Stopping it at the source

The Ontario Student Drug Use Survey found that in 2015, 10 per cent of students between Grades 7 and 12 admitted to using some form of opioid in the last year. The number was highest for those in Grade 12, where 13 per cent said they’d experimented with the drug, and lowest for Grade 9s at 6.9 percent.

Educating students and the general public about the dangers of these street drugs has always been a priority of the police, Selby says.

“We spend a lot of energy and effort trying to educate young people especially,” he says. “(They) are trying and experimenting with these drugs that there are no pharmacy guarantees. In fact there are no pharmacies.
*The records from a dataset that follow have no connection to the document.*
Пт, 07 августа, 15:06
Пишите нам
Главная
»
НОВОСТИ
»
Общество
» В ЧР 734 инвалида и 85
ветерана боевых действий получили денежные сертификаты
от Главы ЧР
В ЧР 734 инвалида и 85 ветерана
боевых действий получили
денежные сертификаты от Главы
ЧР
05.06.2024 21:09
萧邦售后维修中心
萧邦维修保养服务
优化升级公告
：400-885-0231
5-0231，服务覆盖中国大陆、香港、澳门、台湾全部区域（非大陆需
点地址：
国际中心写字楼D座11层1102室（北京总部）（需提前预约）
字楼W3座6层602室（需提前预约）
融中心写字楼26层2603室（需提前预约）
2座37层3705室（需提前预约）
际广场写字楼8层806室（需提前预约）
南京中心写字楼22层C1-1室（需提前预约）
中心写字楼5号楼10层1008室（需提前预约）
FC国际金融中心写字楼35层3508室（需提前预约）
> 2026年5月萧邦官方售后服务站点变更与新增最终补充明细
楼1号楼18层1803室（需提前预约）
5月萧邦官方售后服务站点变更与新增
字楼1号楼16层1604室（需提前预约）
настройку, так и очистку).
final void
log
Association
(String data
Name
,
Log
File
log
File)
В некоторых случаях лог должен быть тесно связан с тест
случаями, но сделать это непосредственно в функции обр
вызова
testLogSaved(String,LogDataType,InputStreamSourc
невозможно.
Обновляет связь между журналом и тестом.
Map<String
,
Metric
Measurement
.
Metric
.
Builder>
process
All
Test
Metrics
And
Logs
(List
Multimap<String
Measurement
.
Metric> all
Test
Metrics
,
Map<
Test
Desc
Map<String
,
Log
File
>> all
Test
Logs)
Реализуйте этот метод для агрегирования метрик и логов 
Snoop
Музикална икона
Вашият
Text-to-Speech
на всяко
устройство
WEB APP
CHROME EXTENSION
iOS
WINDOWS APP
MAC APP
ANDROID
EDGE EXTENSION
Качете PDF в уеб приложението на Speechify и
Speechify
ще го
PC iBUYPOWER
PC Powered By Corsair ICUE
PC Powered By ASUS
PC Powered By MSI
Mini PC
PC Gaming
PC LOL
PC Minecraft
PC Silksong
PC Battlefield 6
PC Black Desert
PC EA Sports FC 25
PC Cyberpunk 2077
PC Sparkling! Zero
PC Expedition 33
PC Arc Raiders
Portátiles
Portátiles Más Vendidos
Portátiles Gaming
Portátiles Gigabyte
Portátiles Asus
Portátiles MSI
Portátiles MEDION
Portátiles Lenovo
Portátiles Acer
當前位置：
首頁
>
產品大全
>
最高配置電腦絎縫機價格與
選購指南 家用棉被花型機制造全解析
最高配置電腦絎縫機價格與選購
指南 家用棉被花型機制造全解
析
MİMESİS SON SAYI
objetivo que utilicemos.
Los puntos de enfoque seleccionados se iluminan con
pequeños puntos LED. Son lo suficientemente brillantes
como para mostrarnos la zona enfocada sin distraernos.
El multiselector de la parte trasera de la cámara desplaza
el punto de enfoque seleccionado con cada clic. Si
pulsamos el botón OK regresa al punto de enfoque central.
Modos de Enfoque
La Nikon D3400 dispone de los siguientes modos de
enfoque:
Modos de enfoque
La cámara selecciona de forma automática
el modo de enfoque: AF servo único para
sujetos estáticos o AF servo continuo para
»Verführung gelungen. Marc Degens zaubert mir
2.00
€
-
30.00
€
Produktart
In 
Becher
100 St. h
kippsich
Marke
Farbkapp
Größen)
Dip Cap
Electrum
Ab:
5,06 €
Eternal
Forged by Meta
This stuff is being made in a dirty basement somewhere and you don’t know what you’re taking.”

And it’s not just a concern with students, but also for those who have been using the drug for years.

“We have so many clients who have lost friends, often times when you’re in the same room,” McGary says.
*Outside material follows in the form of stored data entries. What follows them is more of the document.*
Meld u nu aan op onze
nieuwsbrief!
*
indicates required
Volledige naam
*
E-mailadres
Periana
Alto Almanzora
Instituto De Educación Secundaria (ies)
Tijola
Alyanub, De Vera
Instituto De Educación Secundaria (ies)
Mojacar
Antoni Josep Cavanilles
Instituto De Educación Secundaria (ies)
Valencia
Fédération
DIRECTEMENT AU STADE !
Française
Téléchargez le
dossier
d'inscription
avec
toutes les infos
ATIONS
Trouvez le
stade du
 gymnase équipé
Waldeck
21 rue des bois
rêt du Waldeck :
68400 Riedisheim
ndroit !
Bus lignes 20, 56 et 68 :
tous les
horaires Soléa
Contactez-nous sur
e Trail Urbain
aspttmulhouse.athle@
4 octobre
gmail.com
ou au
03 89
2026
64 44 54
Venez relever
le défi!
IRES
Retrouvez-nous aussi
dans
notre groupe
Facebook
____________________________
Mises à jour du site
In an effort to combat the new dangers now facing the drug-using population, in June, the province announced the initiation of its Naloxone pharmacy program, making the potentially life-saving drug available off the shelf.

Naloxone, sold under the brand name Narcan, is an opioid blocker, and when injected is essentially a pause button on a potentially deadly overdose. EMS and emergency departments have been using the product for years, which can delay the effects of an overdose by as long as 60 to 90 minutes.

For McGary, getting this into the hands of drug users is step number one.

“It could save your life tonight, it could save someone else’s life tomorrow,” he says. “Then let’s talk about getting you engaged in stuff.”

The Pinewood Centre offers an array of services to those suffering from all forms of addiction and mental health issues. When it comes to their opiate recovery programs, the number of staff they currently have could be quadrupled to effectively respond to the demand. The long trajectory for recovering and the high rate of relapse make these addictions particularly extensive to deal with.

“In our business, you could literally always respond to a health crisis with better resources,” he says. “We do the best with what we have, but naturally you could always do more.”